(Material for this exercise Opens)

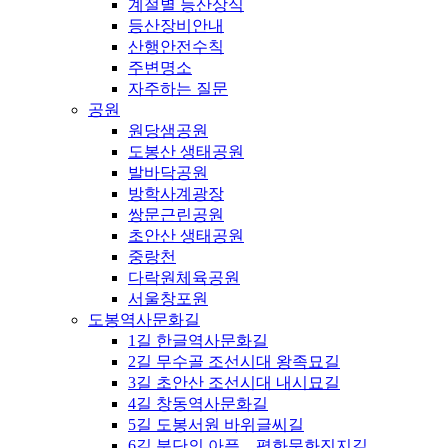
계절별 등산상식
등산장비안내
산행안전수칙
주변명소
자주하는 질문
공원
원당샘공원
도봉산 생태공원
발바닥공원
방학사계광장
쌍문근린공원
초안산 생태공원
중랑천
다락원체육공원
서울창포원
도봉역사문화길
1길 한글역사문화길
2길 무수골 조선시대 왕족묘길
3길 초안산 조선시대 내시묘길
4길 창동역사문화길
5길 도봉서원 바위글씨길
6길 분단의 아픔，평화문화진지길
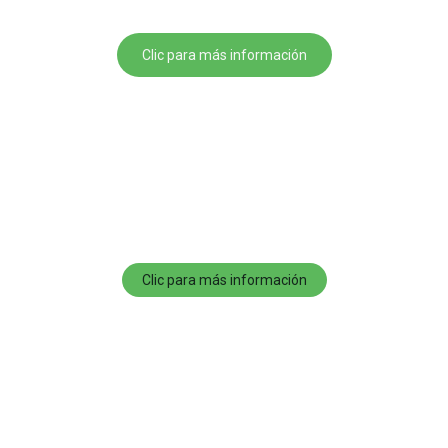
Clic para más información
Clic para más información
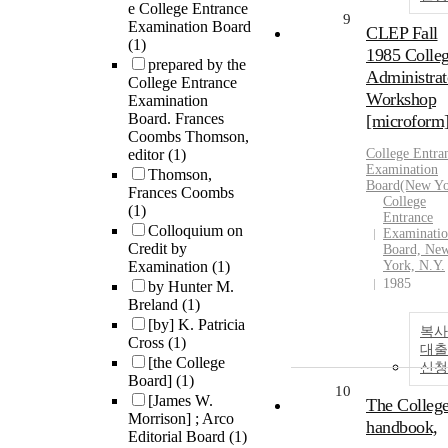
e College Entrance
9
Examination Board
CLEP Fall
(1)
1985 Colle
prepared by the
Administrat
College Entrance
Workshop
Examination
Board. Frances
[microform
Coombs Thomson,
editor
(1)
College
Entra
Examination
Thomson,
Board
(New Yo
Frances Coombs
College
(1)
Entrance
Colloquium on
Examinati
Credit by
Board, Ne
Examination
(1)
York, N.Y.
1985
by Hunter M.
Breland
(1)
[by] K. Patricia
복사
Cross
(1)
대출
[the College
신청
Board]
(1)
10
[James W.
The Colleg
Morrison] ; Arco
handbook,
Editorial Board
(1)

(Material for this exercise Closes)

=== Task prompt ===
Copy every record verbatim while leaving each picture out.

=== Answer to the problem ===
계절별 등산상식
등산장비안내
산행안전수칙
주변명소
자주하는 질문
공원
원당샘공원
도봉산 생태공원
발바닥공원
방학사계광장
쌍문근린공원
초안산 생태공원
중랑천
다락원체육공원
서울창포원
도봉역사문화길
1길 한글역사문화길
2길 무수골 조선시대 왕족묘길
3길 초안산 조선시대 내시묘길
4길 창동역사문화길
5길 도봉서원 바위글씨길
6길 분단의 아픔，평화문화진지길
Clic para más información
Clic para más información
e College Entrance
9
Examination Board
CLEP Fall
(1)
1985 Colle
prepared by the
Administrat
College Entrance
Workshop
Examination
Board. Frances
[microform
Coombs Thomson,
editor
(1)
College
Entra
Examination
Thomson,
Board
(New Yo
Frances Coombs
College
(1)
Entrance
Colloquium on
Examinati
Credit by
Board, Ne
Examination
(1)
York, N.Y.
1985
by Hunter M.
Breland
(1)
[by] K. Patricia
복사
Cross
(1)
대출
[the College
신청
Board]
(1)
10
[James W.
The Colleg
Morrison] ; Arco
handbook,
Editorial Board
(1)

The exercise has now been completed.